Giriş

Bize Muhammed b. Beşşâr, ona Gundar, ona Şu'be, ona da Ebu Cemre şöyle rivayet etmiştir:
Ben, İbn Abbas ile insanlar arasında tercümanlık yapıyordum. İbn Abbas şöyle anlattı: Abdülkays oğulları heyeti Hz. Peygamber'in (sav) huzuruna gelmişlerdi. Hz. Peygamber (sav), "Kim bu heyet -ya da kim bu insanlar-?" diye sordu. Onlar da, 'Rabîa'yız' dediler. Hz. Peygamber (sav), "Cemâate -veya heyete- merhaba, hoş geldiniz.

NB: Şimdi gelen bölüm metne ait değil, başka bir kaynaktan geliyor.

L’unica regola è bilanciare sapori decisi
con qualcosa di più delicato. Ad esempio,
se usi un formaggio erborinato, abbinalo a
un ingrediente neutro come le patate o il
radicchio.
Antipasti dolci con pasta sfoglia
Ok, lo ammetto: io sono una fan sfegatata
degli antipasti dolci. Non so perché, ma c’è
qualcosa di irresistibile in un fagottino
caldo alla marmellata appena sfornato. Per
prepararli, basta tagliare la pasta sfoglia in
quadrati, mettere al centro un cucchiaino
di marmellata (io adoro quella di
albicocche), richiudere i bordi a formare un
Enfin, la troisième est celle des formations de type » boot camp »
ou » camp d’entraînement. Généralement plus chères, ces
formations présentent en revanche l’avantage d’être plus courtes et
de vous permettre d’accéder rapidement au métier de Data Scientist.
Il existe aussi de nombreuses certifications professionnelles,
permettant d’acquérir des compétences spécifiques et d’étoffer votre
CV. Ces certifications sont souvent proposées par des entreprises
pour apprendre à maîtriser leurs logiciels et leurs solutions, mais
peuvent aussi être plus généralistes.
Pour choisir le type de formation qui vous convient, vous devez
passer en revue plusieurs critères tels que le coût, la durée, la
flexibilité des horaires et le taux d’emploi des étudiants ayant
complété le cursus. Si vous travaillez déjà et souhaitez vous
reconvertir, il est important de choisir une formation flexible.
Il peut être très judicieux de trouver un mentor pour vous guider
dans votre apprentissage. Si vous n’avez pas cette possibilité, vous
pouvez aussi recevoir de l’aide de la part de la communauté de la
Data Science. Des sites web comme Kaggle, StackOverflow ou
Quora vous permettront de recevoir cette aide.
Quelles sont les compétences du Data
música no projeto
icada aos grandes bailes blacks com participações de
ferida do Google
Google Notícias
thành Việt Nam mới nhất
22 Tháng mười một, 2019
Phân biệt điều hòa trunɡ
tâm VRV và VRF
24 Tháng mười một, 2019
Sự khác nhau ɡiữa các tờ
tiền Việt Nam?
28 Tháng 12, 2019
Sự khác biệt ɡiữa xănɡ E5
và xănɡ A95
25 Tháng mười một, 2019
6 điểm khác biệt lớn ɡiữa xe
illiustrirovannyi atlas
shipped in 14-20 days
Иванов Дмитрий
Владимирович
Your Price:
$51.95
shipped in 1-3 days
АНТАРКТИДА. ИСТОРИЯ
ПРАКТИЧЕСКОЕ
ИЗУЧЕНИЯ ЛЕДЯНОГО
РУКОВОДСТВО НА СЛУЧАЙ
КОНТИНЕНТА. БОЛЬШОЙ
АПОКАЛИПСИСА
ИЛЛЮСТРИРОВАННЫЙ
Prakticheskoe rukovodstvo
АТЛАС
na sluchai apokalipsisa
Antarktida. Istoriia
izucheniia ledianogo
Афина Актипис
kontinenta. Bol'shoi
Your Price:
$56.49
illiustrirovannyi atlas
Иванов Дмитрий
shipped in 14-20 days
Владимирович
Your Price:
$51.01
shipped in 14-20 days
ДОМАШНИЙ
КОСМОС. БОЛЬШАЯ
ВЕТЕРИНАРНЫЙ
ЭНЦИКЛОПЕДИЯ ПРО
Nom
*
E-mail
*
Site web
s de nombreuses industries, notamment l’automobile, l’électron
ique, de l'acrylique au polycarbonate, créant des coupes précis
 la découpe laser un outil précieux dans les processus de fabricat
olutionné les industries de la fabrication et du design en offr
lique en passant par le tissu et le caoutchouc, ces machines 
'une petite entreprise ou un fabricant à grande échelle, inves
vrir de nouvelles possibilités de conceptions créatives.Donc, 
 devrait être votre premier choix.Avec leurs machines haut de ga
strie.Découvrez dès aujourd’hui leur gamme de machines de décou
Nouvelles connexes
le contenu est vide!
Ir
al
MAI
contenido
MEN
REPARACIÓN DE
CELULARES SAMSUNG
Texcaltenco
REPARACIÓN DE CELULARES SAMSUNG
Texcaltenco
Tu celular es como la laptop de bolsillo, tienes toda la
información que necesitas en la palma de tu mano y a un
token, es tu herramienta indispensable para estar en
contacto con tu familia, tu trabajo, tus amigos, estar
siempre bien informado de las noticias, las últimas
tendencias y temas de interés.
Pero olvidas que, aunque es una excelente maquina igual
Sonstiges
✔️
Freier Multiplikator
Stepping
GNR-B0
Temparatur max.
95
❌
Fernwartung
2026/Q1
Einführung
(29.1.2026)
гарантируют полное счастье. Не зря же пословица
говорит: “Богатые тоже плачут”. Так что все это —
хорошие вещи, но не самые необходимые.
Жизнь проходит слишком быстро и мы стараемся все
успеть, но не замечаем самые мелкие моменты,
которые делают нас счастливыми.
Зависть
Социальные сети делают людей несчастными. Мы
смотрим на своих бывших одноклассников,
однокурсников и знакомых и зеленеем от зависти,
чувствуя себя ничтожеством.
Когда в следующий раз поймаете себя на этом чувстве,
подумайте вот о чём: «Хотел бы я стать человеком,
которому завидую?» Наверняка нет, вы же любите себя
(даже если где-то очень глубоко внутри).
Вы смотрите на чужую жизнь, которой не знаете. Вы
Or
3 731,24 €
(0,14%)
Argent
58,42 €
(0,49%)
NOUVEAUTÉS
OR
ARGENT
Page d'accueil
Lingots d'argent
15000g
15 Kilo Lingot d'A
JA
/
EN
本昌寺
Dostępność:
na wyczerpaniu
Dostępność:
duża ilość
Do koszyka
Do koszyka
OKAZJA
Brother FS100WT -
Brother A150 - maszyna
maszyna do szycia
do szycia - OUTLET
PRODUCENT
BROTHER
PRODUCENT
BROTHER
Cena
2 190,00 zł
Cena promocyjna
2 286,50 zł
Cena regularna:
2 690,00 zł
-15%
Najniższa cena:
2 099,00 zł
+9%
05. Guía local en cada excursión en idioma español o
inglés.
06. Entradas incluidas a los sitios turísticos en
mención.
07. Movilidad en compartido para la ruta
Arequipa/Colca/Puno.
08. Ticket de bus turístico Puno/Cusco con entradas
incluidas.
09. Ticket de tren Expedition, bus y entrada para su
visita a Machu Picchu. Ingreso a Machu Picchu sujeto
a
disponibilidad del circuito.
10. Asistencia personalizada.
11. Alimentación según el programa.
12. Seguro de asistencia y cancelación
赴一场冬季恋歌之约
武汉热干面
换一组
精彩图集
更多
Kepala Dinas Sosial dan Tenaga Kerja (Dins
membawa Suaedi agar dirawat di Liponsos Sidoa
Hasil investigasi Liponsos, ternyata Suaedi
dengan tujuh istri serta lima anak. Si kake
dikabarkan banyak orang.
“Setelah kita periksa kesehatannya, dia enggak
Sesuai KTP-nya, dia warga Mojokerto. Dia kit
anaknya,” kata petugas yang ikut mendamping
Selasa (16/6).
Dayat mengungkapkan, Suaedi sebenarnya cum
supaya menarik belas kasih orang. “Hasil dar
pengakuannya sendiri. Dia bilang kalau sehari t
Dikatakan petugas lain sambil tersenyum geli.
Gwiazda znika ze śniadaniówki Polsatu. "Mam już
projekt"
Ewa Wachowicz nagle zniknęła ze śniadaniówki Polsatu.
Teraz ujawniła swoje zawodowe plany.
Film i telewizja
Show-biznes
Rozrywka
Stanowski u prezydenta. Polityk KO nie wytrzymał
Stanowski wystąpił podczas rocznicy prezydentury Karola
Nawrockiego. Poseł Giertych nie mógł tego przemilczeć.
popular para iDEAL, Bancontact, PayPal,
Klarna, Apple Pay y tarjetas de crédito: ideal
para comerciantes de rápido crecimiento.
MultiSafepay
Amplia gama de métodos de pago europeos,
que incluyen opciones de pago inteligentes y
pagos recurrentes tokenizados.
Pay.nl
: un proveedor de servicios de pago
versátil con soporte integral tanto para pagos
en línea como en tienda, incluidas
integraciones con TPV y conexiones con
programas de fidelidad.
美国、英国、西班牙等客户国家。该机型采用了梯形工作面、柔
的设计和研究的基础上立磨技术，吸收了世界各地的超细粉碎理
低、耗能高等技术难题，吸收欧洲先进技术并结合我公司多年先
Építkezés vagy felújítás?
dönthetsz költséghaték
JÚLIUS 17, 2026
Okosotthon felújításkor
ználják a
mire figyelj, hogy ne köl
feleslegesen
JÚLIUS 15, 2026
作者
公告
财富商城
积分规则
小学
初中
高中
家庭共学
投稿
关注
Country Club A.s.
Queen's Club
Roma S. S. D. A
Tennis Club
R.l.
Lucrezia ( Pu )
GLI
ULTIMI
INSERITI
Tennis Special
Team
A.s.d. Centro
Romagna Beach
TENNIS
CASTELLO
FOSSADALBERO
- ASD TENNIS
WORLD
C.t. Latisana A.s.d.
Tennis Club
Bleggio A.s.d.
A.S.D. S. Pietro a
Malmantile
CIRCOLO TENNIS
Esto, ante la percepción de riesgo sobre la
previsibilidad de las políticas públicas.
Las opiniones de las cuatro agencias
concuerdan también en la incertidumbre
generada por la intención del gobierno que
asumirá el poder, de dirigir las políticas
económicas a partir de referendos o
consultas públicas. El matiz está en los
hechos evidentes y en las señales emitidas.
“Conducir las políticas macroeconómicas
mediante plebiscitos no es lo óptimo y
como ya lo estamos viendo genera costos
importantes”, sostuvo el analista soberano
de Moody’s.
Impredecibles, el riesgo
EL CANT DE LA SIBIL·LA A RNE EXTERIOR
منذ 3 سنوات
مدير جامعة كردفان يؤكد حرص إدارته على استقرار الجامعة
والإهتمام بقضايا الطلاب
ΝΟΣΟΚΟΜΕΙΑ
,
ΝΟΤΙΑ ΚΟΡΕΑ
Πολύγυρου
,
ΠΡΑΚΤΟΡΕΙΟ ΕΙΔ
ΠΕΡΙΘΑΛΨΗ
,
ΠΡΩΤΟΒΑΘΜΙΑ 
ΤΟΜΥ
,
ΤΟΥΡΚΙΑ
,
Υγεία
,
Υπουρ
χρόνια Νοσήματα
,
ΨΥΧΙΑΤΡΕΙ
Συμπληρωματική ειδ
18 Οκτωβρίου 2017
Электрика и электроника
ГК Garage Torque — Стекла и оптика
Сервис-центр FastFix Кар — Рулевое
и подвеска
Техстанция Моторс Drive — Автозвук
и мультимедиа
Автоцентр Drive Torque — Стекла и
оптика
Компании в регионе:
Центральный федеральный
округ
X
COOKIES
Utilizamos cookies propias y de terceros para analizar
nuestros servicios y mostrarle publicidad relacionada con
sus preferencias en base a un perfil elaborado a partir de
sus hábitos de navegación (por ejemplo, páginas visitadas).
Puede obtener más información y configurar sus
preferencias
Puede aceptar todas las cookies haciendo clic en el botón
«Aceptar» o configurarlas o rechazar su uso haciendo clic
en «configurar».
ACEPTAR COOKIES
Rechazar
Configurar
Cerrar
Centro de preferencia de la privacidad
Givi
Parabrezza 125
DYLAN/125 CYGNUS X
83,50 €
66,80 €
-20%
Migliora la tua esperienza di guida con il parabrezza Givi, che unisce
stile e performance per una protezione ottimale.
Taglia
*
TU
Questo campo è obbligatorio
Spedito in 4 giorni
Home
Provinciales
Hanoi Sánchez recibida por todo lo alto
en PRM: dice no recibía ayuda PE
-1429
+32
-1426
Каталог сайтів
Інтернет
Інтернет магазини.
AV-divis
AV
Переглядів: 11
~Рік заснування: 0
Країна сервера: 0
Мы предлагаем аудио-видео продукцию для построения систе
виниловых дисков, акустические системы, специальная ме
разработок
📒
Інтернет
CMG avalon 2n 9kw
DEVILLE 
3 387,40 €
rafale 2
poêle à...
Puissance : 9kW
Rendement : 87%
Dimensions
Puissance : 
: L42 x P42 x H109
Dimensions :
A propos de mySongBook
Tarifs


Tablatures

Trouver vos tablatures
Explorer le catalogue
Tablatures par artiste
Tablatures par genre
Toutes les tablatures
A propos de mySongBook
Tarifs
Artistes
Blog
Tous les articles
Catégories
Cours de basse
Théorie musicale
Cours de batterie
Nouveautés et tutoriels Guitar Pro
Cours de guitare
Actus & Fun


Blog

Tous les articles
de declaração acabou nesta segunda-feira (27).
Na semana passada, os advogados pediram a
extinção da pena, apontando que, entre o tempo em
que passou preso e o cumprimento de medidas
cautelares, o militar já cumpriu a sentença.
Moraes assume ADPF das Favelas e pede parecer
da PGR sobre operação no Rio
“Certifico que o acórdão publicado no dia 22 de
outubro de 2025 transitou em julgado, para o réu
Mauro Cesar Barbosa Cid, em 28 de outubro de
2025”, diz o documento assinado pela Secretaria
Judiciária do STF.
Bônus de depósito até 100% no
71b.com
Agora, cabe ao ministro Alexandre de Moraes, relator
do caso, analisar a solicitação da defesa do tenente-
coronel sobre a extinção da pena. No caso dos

Allah utandırmasın ve pişman etmesin" dedi. Onlar, 'Biz uzak yerden geliyoruz. Bizimle senin aranda Mudar kafilerinin şu kabilesi var. Bu yüzden ancak haram aylarda sana gelebiliyoruz. Bize öyle şeyler söyle ki, geride bıraktıklarımıza onları haber verelim ve o sayede cennete girelim' dediler. Hz. Peygamber (sav) de, onlara dört şeyi emretti, dört şeyi de yasakladı. Onlara, aziz ve celil olan Allah'ın birliğine iman etmelerini emretti. Sonra da, "Allah'ın birliğine iman etmek ne demek, bilir misiniz?" diye sordu. Onlar, 'En doğrusunu Allah ve rasulü bilir' dediler. Hz. Peygamber (sav) şöyle devam etti: "Allah'tan başka ilah olmadığına ve Muhammed'in de Allah'ın rasulü olduğuna şehadet etmek, namaz kılmak, zekât vermek, Ramazan (orucunu) tutmak ve ganimetin beşte birini vermektir." Ayrıca Rasûlullah (sav) onlara dübbâı (kuru kabağın içi oyularak yapılan su kabı), hantemi (topraktan yapılan su testisi), müzeffeti (içi ziftle kaplanmış kap) ve nakîri (hurma kütüğünün içi oyularak yapılan su kabı) yasakladı. Râvi Şube, nakîr kelimesini bazen mukayyer diye telaffuz ederdi. Sonra şöyle buyurdu: "Bunları aklınızda tutun ve geride bıraktıklarınıza haber verin."